__Action item__
Scan the entries below and give the number of lines containing "around", with no accompanying words.

(Dataset entries)
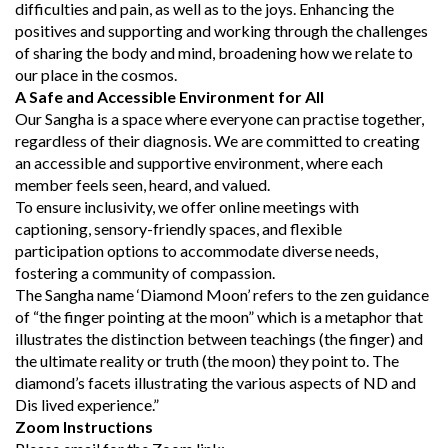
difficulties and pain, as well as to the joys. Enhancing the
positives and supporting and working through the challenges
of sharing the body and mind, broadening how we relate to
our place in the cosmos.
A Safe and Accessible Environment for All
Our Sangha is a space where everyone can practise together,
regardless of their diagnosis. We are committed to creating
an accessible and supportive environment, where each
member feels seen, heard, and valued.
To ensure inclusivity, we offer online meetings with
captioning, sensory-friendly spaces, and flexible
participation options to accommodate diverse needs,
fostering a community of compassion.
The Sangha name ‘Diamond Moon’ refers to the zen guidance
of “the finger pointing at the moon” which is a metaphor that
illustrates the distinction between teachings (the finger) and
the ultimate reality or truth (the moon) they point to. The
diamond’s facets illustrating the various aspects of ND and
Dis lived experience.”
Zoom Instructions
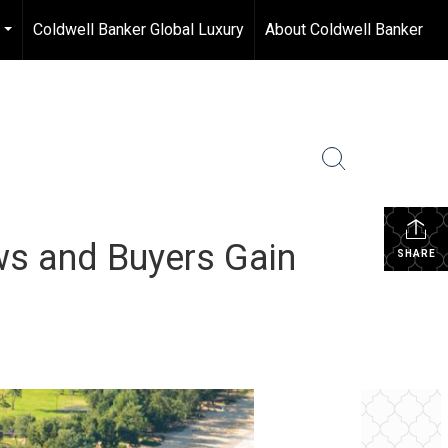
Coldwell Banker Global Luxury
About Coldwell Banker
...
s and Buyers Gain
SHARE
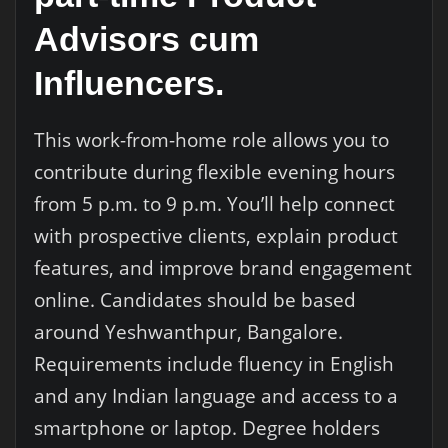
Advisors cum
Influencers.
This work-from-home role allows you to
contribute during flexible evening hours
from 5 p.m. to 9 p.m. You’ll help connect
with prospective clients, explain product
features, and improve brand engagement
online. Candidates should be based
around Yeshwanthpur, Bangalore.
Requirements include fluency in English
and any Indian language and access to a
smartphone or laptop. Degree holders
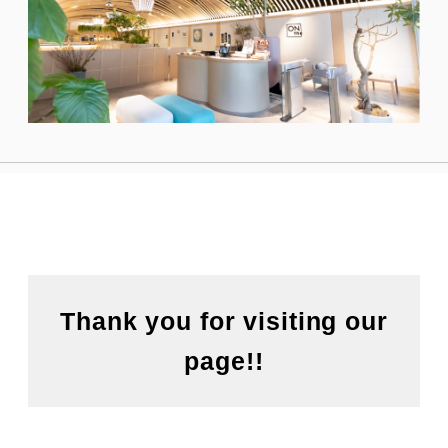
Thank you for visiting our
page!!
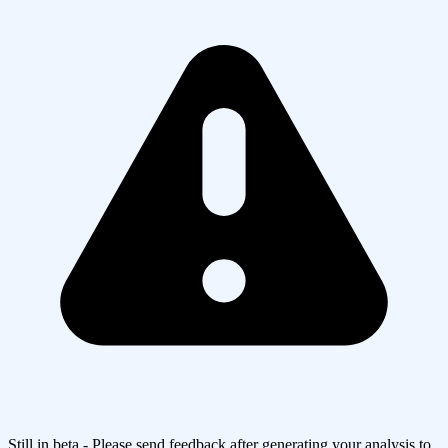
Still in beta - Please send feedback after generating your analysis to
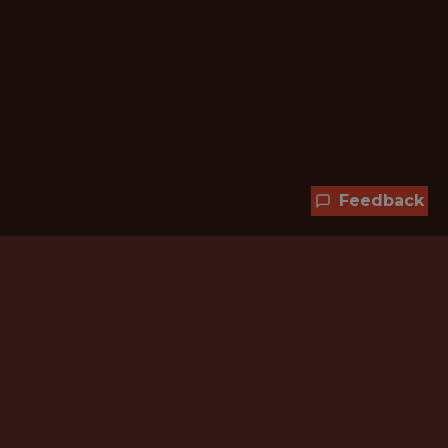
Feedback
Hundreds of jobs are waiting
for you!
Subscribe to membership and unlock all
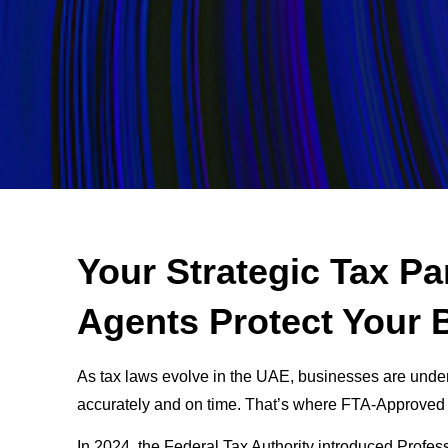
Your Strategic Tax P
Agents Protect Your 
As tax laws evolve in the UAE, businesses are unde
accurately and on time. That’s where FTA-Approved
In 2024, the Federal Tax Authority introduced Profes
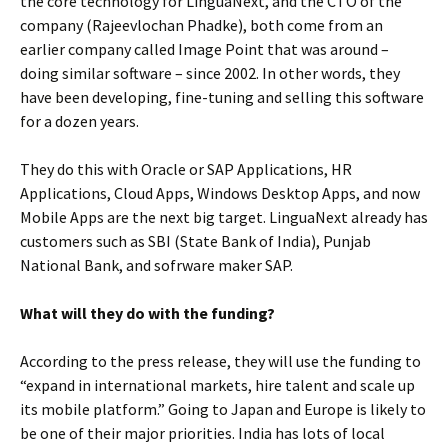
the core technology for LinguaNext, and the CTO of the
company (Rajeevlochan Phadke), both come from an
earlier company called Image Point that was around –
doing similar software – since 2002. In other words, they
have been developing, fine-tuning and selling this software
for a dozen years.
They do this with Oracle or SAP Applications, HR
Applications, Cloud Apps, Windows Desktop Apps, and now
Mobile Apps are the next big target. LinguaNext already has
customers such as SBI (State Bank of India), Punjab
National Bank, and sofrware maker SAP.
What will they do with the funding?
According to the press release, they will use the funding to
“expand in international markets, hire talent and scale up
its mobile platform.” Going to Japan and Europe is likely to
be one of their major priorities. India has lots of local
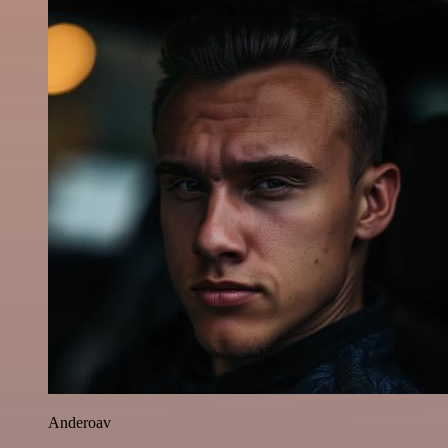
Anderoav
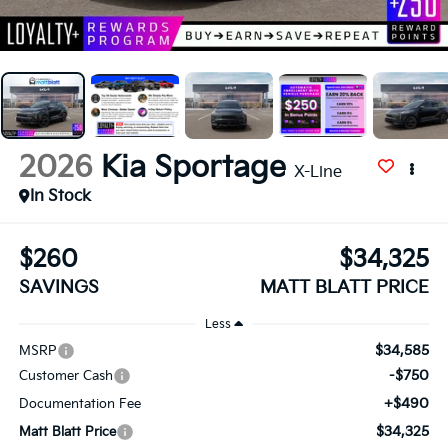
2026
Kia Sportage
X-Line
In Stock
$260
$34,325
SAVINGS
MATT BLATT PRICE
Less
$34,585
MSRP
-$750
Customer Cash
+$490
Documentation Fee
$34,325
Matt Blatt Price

__Response to this task__
2